What you need to do:
Transcribe the entries exactly. Omit the pictures.

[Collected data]
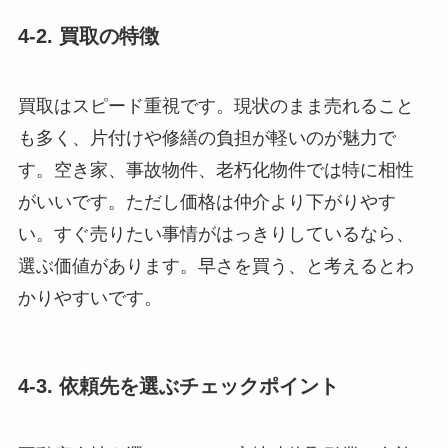
4-2. 買取の特徴
買取はスピード重視です。現状のまま売れること
も多く、片付けや修繕の負担が軽いのが魅力で
す。空き家、事故物件、老朽化物件では特に相性
がいいです。ただし価格は仲介より下がりやす
い。すぐ売りたい事情がはっきりしているなら、
選ぶ価値があります。早さを買う、と考えるとわ
かりやすいです。
4-3. 依頼先を選ぶチェックポイント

Answer for this exercise:
4-2. 買取の特徴
買取はスピード重視です。現状のまま売れること
も多く、片付けや修繕の負担が軽いのが魅力で
す。空き家、事故物件、老朽化物件では特に相性
がいいです。ただし価格は仲介より下がりやす
い。すぐ売りたい事情がはっきりしているなら、
選ぶ価値があります。早さを買う、と考えるとわ
かりやすいです。
4-3. 依頼先を選ぶチェックポイント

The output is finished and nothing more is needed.